7 de marzo de 1920
Durante su cautiverio, Teresa se aburre mucho, pero disimula para no darle esa satisfacción a su madre. Lee una novela que le ha prestado Tomasa y que le entretiene las horas. Se llama Philippe Derblay, es de un autor francés que nunca había oído nombrar, Georges Ohnet, y habla de un amor muy trágico que acaba bien. La cocinera dice que el libro lo olvidó en el hostal Montserrat un cliente extranjero cuando ella era joven. Todo este tiempo lo ha conservado sin saber muy bien qué hacer con él. Hoy está muy orgullosa de no tirar nunca nada, quién sabe cuándo algo puede ser de utilidad. La vida es muy larga.
Tomasa también le sube comida. Le cuenta al gato Gato que no entiende qué es eso tan terrible que ha hecho la muchacha y que le da mucha pena que tenga que estar encerrada. Por eso le preparará algo que le guste, que la consuele. La comida a veces consuela. Costillitas de lechal rebozadas serían una buena opción, sí. Eso piensa. Se las sube en una bandeja, medio a escondidas, cuando la señora está en su visita benéfica de todas las tardes. Ayer le subió un cestito de cerezas muy oscuras y muy grandes.

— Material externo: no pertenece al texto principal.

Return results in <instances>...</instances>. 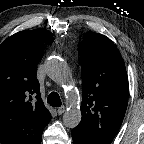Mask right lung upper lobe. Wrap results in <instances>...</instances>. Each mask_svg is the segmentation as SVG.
I'll return each instance as SVG.
<instances>
[{
	"mask_svg": "<svg viewBox=\"0 0 144 144\" xmlns=\"http://www.w3.org/2000/svg\"><path fill=\"white\" fill-rule=\"evenodd\" d=\"M46 29L24 30L0 45V143L39 144L51 115L36 79L45 45L53 42Z\"/></svg>",
	"mask_w": 144,
	"mask_h": 144,
	"instance_id": "obj_1",
	"label": "right lung upper lobe"
}]
</instances>
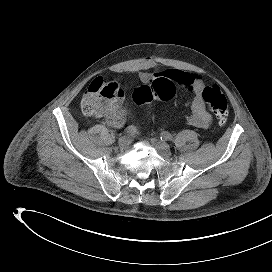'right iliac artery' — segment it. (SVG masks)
Returning <instances> with one entry per match:
<instances>
[{
    "label": "right iliac artery",
    "mask_w": 272,
    "mask_h": 272,
    "mask_svg": "<svg viewBox=\"0 0 272 272\" xmlns=\"http://www.w3.org/2000/svg\"><path fill=\"white\" fill-rule=\"evenodd\" d=\"M136 132V127L134 126H128L125 130H124V135L126 136H131Z\"/></svg>",
    "instance_id": "right-iliac-artery-1"
}]
</instances>
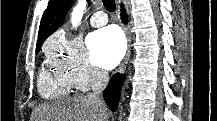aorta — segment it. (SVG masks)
Instances as JSON below:
<instances>
[{
	"mask_svg": "<svg viewBox=\"0 0 217 121\" xmlns=\"http://www.w3.org/2000/svg\"><path fill=\"white\" fill-rule=\"evenodd\" d=\"M85 8H86V2L85 0H81L78 2L77 6L73 9L71 22L74 27H76L80 23Z\"/></svg>",
	"mask_w": 217,
	"mask_h": 121,
	"instance_id": "aorta-1",
	"label": "aorta"
}]
</instances>
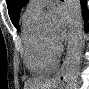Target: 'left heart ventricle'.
Here are the masks:
<instances>
[{
    "mask_svg": "<svg viewBox=\"0 0 89 89\" xmlns=\"http://www.w3.org/2000/svg\"><path fill=\"white\" fill-rule=\"evenodd\" d=\"M41 31L47 38L52 40V38H51V26L50 25L43 26L41 28Z\"/></svg>",
    "mask_w": 89,
    "mask_h": 89,
    "instance_id": "obj_1",
    "label": "left heart ventricle"
}]
</instances>
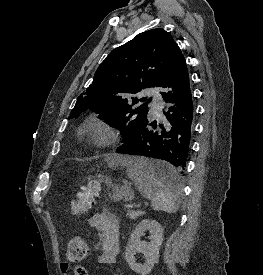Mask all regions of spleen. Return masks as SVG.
<instances>
[{"mask_svg": "<svg viewBox=\"0 0 263 275\" xmlns=\"http://www.w3.org/2000/svg\"><path fill=\"white\" fill-rule=\"evenodd\" d=\"M127 168V176L134 182L138 191L151 200L154 210L174 213L179 208V195L182 184L169 186L156 179L152 174L154 163L143 157H129L121 161Z\"/></svg>", "mask_w": 263, "mask_h": 275, "instance_id": "obj_1", "label": "spleen"}]
</instances>
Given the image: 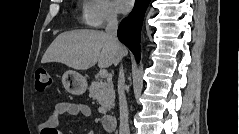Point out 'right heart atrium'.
Segmentation results:
<instances>
[{"instance_id": "right-heart-atrium-1", "label": "right heart atrium", "mask_w": 239, "mask_h": 134, "mask_svg": "<svg viewBox=\"0 0 239 134\" xmlns=\"http://www.w3.org/2000/svg\"><path fill=\"white\" fill-rule=\"evenodd\" d=\"M118 12L110 0H89L84 7V20L92 27L100 28L115 22Z\"/></svg>"}]
</instances>
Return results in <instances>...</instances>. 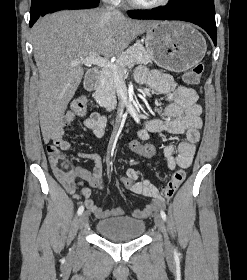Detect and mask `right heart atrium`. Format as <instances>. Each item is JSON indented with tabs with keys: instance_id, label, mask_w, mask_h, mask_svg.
Listing matches in <instances>:
<instances>
[{
	"instance_id": "obj_1",
	"label": "right heart atrium",
	"mask_w": 247,
	"mask_h": 280,
	"mask_svg": "<svg viewBox=\"0 0 247 280\" xmlns=\"http://www.w3.org/2000/svg\"><path fill=\"white\" fill-rule=\"evenodd\" d=\"M105 1H108V2H111V3H118L120 0H105Z\"/></svg>"
}]
</instances>
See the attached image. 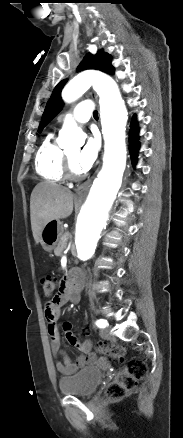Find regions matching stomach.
Segmentation results:
<instances>
[{"instance_id": "stomach-1", "label": "stomach", "mask_w": 183, "mask_h": 438, "mask_svg": "<svg viewBox=\"0 0 183 438\" xmlns=\"http://www.w3.org/2000/svg\"><path fill=\"white\" fill-rule=\"evenodd\" d=\"M62 233L63 227L59 220H53L47 223L40 235L42 248L47 252H51L56 248Z\"/></svg>"}]
</instances>
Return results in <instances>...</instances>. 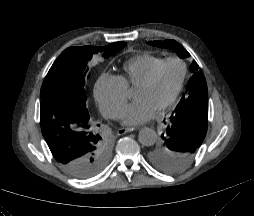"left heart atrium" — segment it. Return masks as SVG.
I'll use <instances>...</instances> for the list:
<instances>
[{"label":"left heart atrium","instance_id":"obj_1","mask_svg":"<svg viewBox=\"0 0 254 216\" xmlns=\"http://www.w3.org/2000/svg\"><path fill=\"white\" fill-rule=\"evenodd\" d=\"M156 109L147 101L136 99L123 112L122 123L126 126H136L152 119Z\"/></svg>","mask_w":254,"mask_h":216}]
</instances>
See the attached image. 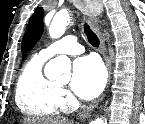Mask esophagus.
Wrapping results in <instances>:
<instances>
[{
    "mask_svg": "<svg viewBox=\"0 0 145 124\" xmlns=\"http://www.w3.org/2000/svg\"><path fill=\"white\" fill-rule=\"evenodd\" d=\"M102 10H103V6L101 2L95 1L91 4V7L89 9H85L83 10V12L84 14L88 16L89 24L92 27V29L95 31V33L97 34L100 41V51L104 57V60L108 69V85H107V88H108L111 81L112 69H111V62H110L106 45H105V40L98 25V16L101 14ZM103 97L100 100H102ZM100 100L96 101L95 103L89 105L86 109H84L80 113V118L82 120H86L90 116L91 112L98 106Z\"/></svg>",
    "mask_w": 145,
    "mask_h": 124,
    "instance_id": "obj_1",
    "label": "esophagus"
}]
</instances>
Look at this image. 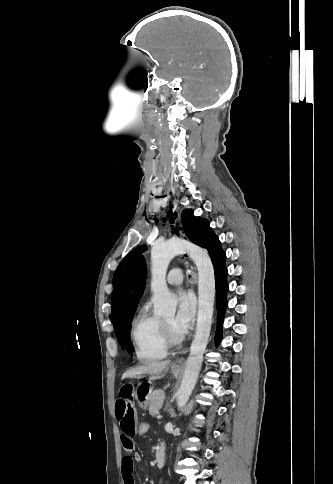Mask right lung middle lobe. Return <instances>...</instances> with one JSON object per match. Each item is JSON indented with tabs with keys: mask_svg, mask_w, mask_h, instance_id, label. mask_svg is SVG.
<instances>
[{
	"mask_svg": "<svg viewBox=\"0 0 333 484\" xmlns=\"http://www.w3.org/2000/svg\"><path fill=\"white\" fill-rule=\"evenodd\" d=\"M133 314L127 317L122 325L117 329L116 336L120 342L122 348L128 347L129 353L132 355L133 346L132 344L129 346L130 342V326Z\"/></svg>",
	"mask_w": 333,
	"mask_h": 484,
	"instance_id": "1",
	"label": "right lung middle lobe"
}]
</instances>
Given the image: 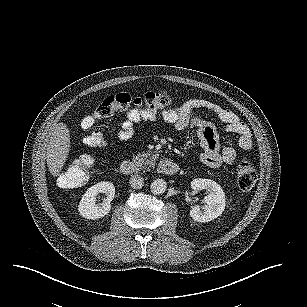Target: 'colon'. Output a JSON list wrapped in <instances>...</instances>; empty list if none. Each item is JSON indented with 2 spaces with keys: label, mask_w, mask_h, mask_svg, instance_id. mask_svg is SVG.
<instances>
[{
  "label": "colon",
  "mask_w": 307,
  "mask_h": 307,
  "mask_svg": "<svg viewBox=\"0 0 307 307\" xmlns=\"http://www.w3.org/2000/svg\"><path fill=\"white\" fill-rule=\"evenodd\" d=\"M172 104V97L168 92H149L143 97H133L127 93H119L104 98L95 110L83 119L84 127H91L97 119L106 118L112 114L128 109L155 111L167 108ZM105 135L101 131H93L84 138V143L93 148L106 146ZM95 172L94 159L89 155H82L70 162L58 175L57 182L62 188H74L85 184ZM238 186L248 191L257 181V171L248 159H243L237 168Z\"/></svg>",
  "instance_id": "obj_1"
}]
</instances>
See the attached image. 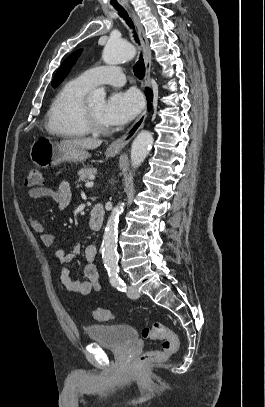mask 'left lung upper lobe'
<instances>
[{
    "mask_svg": "<svg viewBox=\"0 0 265 407\" xmlns=\"http://www.w3.org/2000/svg\"><path fill=\"white\" fill-rule=\"evenodd\" d=\"M81 51L82 50H77L65 59V61L59 67L58 71L54 76V79L52 81L53 87L58 86L63 81L64 77L68 74L70 68L75 63L76 59L79 57Z\"/></svg>",
    "mask_w": 265,
    "mask_h": 407,
    "instance_id": "1",
    "label": "left lung upper lobe"
}]
</instances>
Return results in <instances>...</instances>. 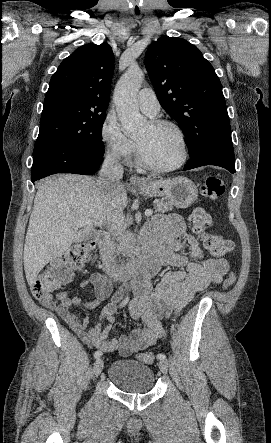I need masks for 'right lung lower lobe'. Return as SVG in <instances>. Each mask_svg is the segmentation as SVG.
Wrapping results in <instances>:
<instances>
[{
    "mask_svg": "<svg viewBox=\"0 0 271 443\" xmlns=\"http://www.w3.org/2000/svg\"><path fill=\"white\" fill-rule=\"evenodd\" d=\"M104 151L98 148L72 146H49L33 158L31 181L55 173L94 174L102 160Z\"/></svg>",
    "mask_w": 271,
    "mask_h": 443,
    "instance_id": "1",
    "label": "right lung lower lobe"
}]
</instances>
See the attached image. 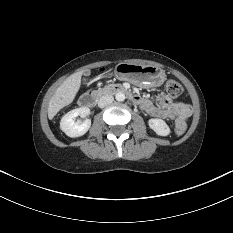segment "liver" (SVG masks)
<instances>
[{
  "label": "liver",
  "mask_w": 233,
  "mask_h": 233,
  "mask_svg": "<svg viewBox=\"0 0 233 233\" xmlns=\"http://www.w3.org/2000/svg\"><path fill=\"white\" fill-rule=\"evenodd\" d=\"M82 72L70 75L55 91L49 101L48 118L52 120L54 116L65 106L71 104L81 86Z\"/></svg>",
  "instance_id": "6515ba94"
}]
</instances>
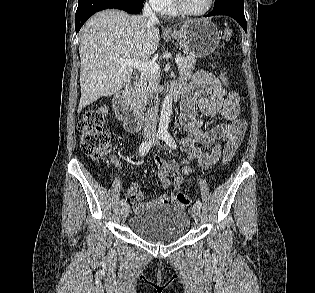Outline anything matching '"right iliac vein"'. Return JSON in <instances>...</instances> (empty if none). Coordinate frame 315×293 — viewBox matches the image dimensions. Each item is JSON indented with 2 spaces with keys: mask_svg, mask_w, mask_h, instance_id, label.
I'll return each mask as SVG.
<instances>
[{
  "mask_svg": "<svg viewBox=\"0 0 315 293\" xmlns=\"http://www.w3.org/2000/svg\"><path fill=\"white\" fill-rule=\"evenodd\" d=\"M145 139L148 140V137H146ZM129 211H130V206L128 204H124L121 208L122 217L126 218L129 215Z\"/></svg>",
  "mask_w": 315,
  "mask_h": 293,
  "instance_id": "obj_1",
  "label": "right iliac vein"
}]
</instances>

—Cenaremos dentro de tres cuartos de hora, Tomasa —dice la señora Margarita, cuando llega de misa de siete.
Hoy los señores cenan pescado en salsa, guisantes y habas. La primavera mata el aburrimiento de los platos de invierno y en esta casa es muy bien recibida. El pescado de Tomasa es el mejor del litoral, lo dice el señor Florián, que es de comer poco pero bueno. Ella contesta con una media sonrisa pícara, discreta, como si no le saliera. A Teresa le ha subido una sopa de tomillo por orden expresa de la señora. Comida de enfermos, qué crueldad, si sabe que la niña detesta la sopa de tomillo.
Quedan los señores solos, cara a cara. Está tan oscuro que es necesario encender una luz, un quinqué eléctrico que emite una claridad tan diminuta como la de una vela. Eso suponiendo que no haya cortes de suministro, como es habitual. A pesar de ello, todos consideran la novedad todo un prodigio. No hay casa que quiera renunciar al placer de la electricidad, si los amos pueden permitírselo. Marido y mujer atienden las cuestiones domésticas en menos de un minuto.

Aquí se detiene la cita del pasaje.